Children from a Newcastle primary school got a chance to see how a real building site works - and a sneak preview of the new homes being built in their area.
The Year 1 children from Mountfield Primary School, Kenton visited the Karbon Homes site on Burnfoot Way, just a short distance from their school gates.
The children were walked around the perimeter of the site to observe how the staff and machinery operate.
Karbon Homes' community development officer Lewis Rimington led the visit alongside staff from Karbon's appointed contractor Gus Robinson and Your Homes Newcastle, who manage many of the homes in the local area.
The children were asked to point out some of the hazards of a building site, and also had the chance to see the site office and check on the plans for the new homes, with an elevated view of the development work.
Karbon Homes is developing, with support from Newcastle City Council and Homes England, a collection of 12 new affordable homes at Burnfoot Way, including 2 bed bungalows, 2 bed flats and 2 and 3 bed family houses. All will be available to let at Affordable Rent levels in the Autumn.
The new homes are being built at one end of a large open area on Burnfoot Way.

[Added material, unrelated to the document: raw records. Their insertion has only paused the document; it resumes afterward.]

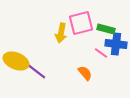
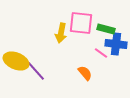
pink square: rotated 20 degrees clockwise
purple line: rotated 10 degrees clockwise
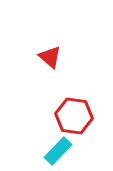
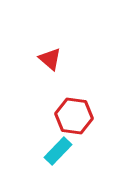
red triangle: moved 2 px down
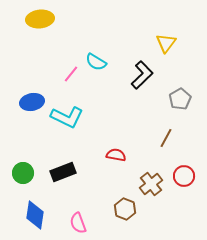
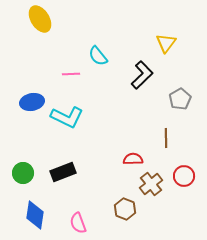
yellow ellipse: rotated 64 degrees clockwise
cyan semicircle: moved 2 px right, 6 px up; rotated 20 degrees clockwise
pink line: rotated 48 degrees clockwise
brown line: rotated 30 degrees counterclockwise
red semicircle: moved 17 px right, 4 px down; rotated 12 degrees counterclockwise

Karbon Homes is consulting with the local community on a plan for Karbon to invest in developing the adjacent public open space for local residents to enjoy.
Lewis Rimington, community development officer for Karbon Homes, said: "We know how disruptive it can be to have a construction site in a residential area, especially in an area like this where vehicles have to get access through narrow streets.
"So we are especially pleased to be able to bring the children to this site, to help explain what goes on here - and why we're building in their neighbourhood.
"The children really enjoyed their afternoon with us, and they asked lots of questions."
Ellen Hagan, technical manager for Gus Robinson, said: "Hopefully this visit has given the children an insight into how many different processes go into building houses, and why building sites can be dangerous places to be, so safety is always paramount.
"Who knows, maybe we've sparked some interest for a future career in the construction industry?"